◆ Stored entries ◆
-- Opening Marker --
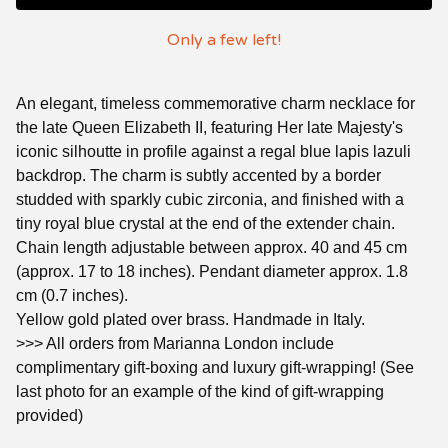
Only a few left!
An elegant, timeless commemorative charm necklace for
the late Queen Elizabeth II, featuring Her late Majesty's
iconic silhoutte in profile against a regal blue lapis lazuli
backdrop. The charm is subtly accented by a border
studded with sparkly cubic zirconia, and finished with a
tiny royal blue crystal at the end of the extender chain.
Chain length adjustable between approx. 40 and 45 cm
(approx. 17 to 18 inches). Pendant diameter approx. 1.8
cm (0.7 inches).
Yellow gold plated over brass. Handmade in Italy.
>>> All orders from Marianna London include
complimentary gift-boxing and luxury gift-wrapping! (See
last photo for an example of the kind of gift-wrapping
provided)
-- Closing Marker --
◆ Your assignment ◆
Among the entries above, how many lines include the word "gift"? Give the number with no comment.

◆ Written solution ◆
2